Lorsque Rona a décidé de suivre la tendance américaine des magasins-entrepôts («big boxes'), en 1993, les analystes s'étaient inquiétés du choix de maintenir aussi les petites surfaces de proximité.

«Il a fallu répéter le message pendant sept ou huit ans avant que les observateurs comprennent que l'univers ne se résumait pas aux magasins à grande surface», a relevé le président.

Robert Dutton prône donc une certaine forme de patience en affaires, notamment quand vient le temps de faire des acquisitions. Il a même cité un pionnier de l'imprimerie du quinzième siècle, Aldo Manuzio, dont la devise était «dépêchez-vous lentement».

«C'est précisément parce que nous savons qu'il faut du temps que nous sommes toujours animés d'un sentiment d'urgence, a-t-il affirmé. Lorsqu'une stratégie produit des effets sur un horizon qui se mesure en années, il faut commencer sans délai. Mais il ne faut jamais confondre urgence et précipitation.»

Pour 2007, Rona a un objectif ambitieux: des ventes de 7 G$, soit 1 milliard $ de plus qu'en 2006. On vise plus particulier le marché des entrepreneurs, sous-exploité alors qu'il est plus rentable que celui du grand public.

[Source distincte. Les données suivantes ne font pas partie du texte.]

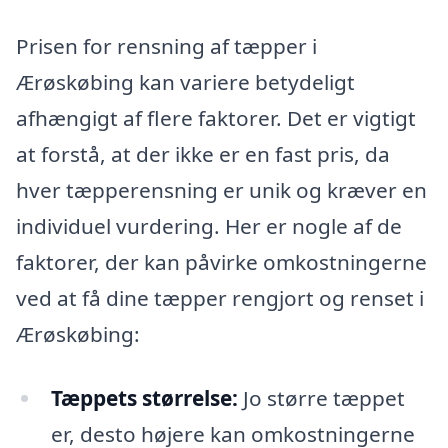
Prisen for rensning af tæpper i
Ærøskøbing kan variere betydeligt
afhængigt af flere faktorer. Det er vigtigt
at forstå, at der ikke er en fast pris, da
hver tæpperensning er unik og kræver en
individuel vurdering. Her er nogle af de
faktorer, der kan påvirke omkostningerne
ved at få dine tæpper rengjort og renset i
Ærøskøbing:
Tæppets størrelse:
Jo større tæppet
er, desto højere kan omkostningerne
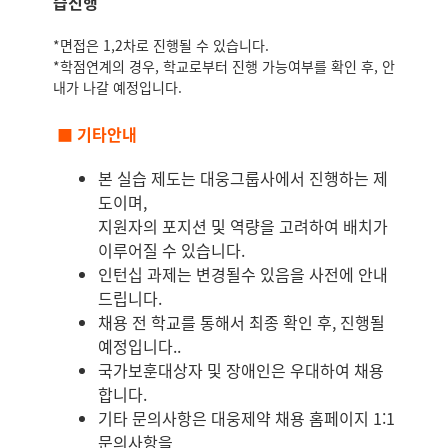
습진행
*면접은 1,2차로 진행될 수 있습니다.
*학점연계의 경우, 학교로부터 진행 가능여부를 확인 후, 안
내가 나갈 예정입니다.
■ 기타안내
본 실습 제도는 대웅그룹사에서 진행하는 제
도이며,
지원자의 포지션 및 역량을 고려하여 배치가
이루어질 수 있습니다.
인턴십 과제는 변경될수 있음을 사전에 안내
드립니다.
채용 전 학교를 통해서 최종 확인 후, 진행될
예정입니다..
국가보훈대상자 및 장애인은 우대하여 채용
합니다.
기타 문의사항은 대웅제약 채용 홈페이지 1:1
문의사항을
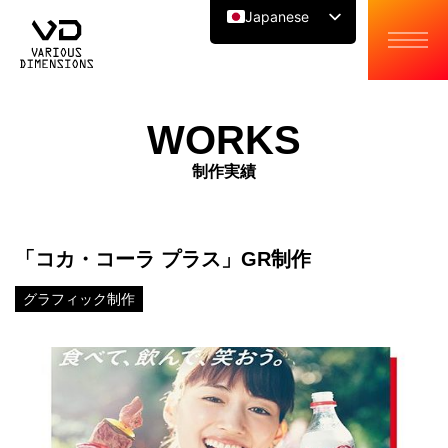
Japanese
English
Chinese
WORKS
制作実績
「コカ・コーラ プラス」GR制作
グラフィック制作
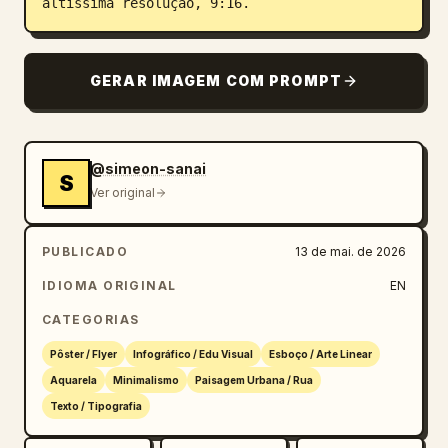
altíssima resolução, 9:16.
GERAR IMAGEM COM PROMPT
@simeon-sanai
S
Ver original
PUBLICADO
13 de mai. de 2026
IDIOMA ORIGINAL
EN
CATEGORIAS
Pôster / Flyer
Infográfico / Edu Visual
Esboço / Arte Linear
Aquarela
Minimalismo
Paisagem Urbana / Rua
Texto / Tipografia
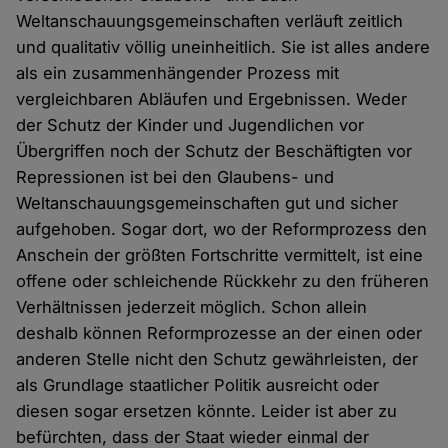
Weltanschauungsgemeinschaften verläuft zeitlich
und qualitativ völlig uneinheitlich. Sie ist alles andere
als ein zusammenhängender Prozess mit
vergleichbaren Abläufen und Ergebnissen. Weder
der Schutz der Kinder und Jugendlichen vor
Übergriffen noch der Schutz der Beschäftigten vor
Repressionen ist bei den Glaubens- und
Weltanschauungsgemeinschaften gut und sicher
aufgehoben. Sogar dort, wo der Reformprozess den
Anschein der größten Fortschritte vermittelt, ist eine
offene oder schleichende Rückkehr zu den früheren
Verhältnissen jederzeit möglich. Schon allein
deshalb können Reformprozesse an der einen oder
anderen Stelle nicht den Schutz gewährleisten, der
als Grundlage staatlicher Politik ausreicht oder
diesen sogar ersetzen könnte. Leider ist aber zu
befürchten, dass der Staat wieder einmal der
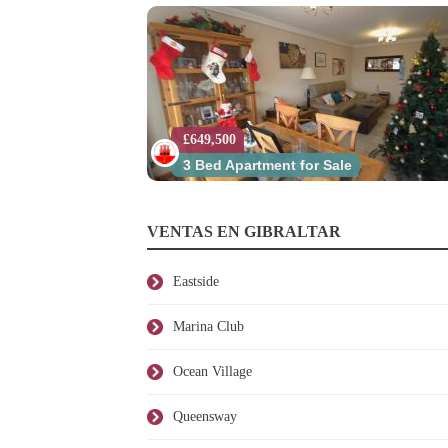
£649,500
3 Bed Apartment for Sale
VENTAS EN GIBRALTAR
Eastside
Marina Club
Ocean Village
Queensway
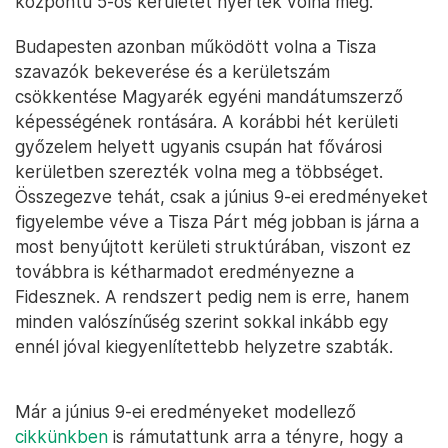
központú 5-ös kerületet nyerték volna meg.
Budapesten azonban működött volna a Tisza
szavazók bekeverése és a kerületszám
csökkentése Magyarék egyéni mandátumszerző
képességének rontására. A korábbi hét kerületi
győzelem helyett ugyanis csupán hat fővárosi
kerületben szerezték volna meg a többséget.
Összegezve tehát, csak a június 9-ei eredményeket
figyelembe véve a Tisza Párt még jobban is járna a
most benyújtott kerületi struktúrában, viszont ez
továbbra is kétharmadot eredményezne a
Fidesznek. A rendszert pedig nem is erre, hanem
minden valószínűség szerint sokkal inkább egy
ennél jóval kiegyenlítettebb helyzetre szabták.
Már a június 9-ei eredményeket modellező
cikkünkben
is rámutattunk arra a tényre, hogy a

Et malgré le ralentissement de la construction résidentielle, le détaillant promet d'accroître la formation de ses employés et de ne pas réduire drastiquement le service à la clientèle.

«Quand nous avons préparé nos budgets de cette année, ça aurait été l'enfance de l'art de gonfler notre bénéfice de plusieurs cents par année, a prétendu Robert Dutton. Reporter la construction de quelques magasins, reporter quelques projets de rénovation, réduire le personnel dans nos magasins. (...) Mais le prix se serait exprimé en croissance sacrifiée dans chacune des années subséquentes.»

À la Bourse de Toronto, jeudi, le titre de Rona a clôturé à 23,34 $, en hausse de 19 cents.